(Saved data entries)
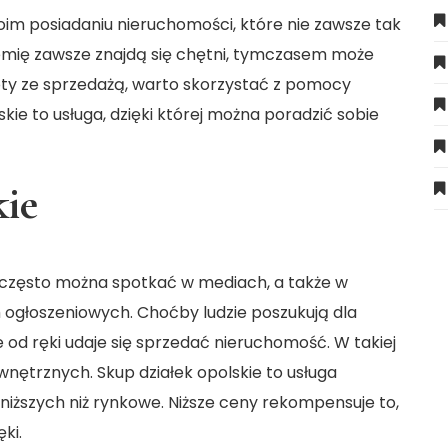
im posiadaniu nieruchomości, które nie zawsze tak
iemię zawsze znajdą się chętni, tymczasem może
poty ze sprzedażą, warto skorzystać z pomocy
ie to usługa, dzięki której można poradzić sobie
kie
re często można spotkać w mediach, a także w
ch ogłoszeniowych. Choćby ludzie poszukują dla
e od ręki udaje się sprzedać nieruchomość. W takiej
nętrznych. Skup działek opolskie to usługa
iższych niż rynkowe. Niższe ceny rekompensuje to,
ki.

Work request:
Nothing but the lines from the one with "e od ręki udaje" through the final line of the records may appear in the answer, and each must be transcribed exactly.

Answer for the task:
e od ręki udaje się sprzedać nieruchomość. W takiej
nętrznych. Skup działek opolskie to usługa
iższych niż rynkowe. Niższe ceny rekompensuje to,
ki.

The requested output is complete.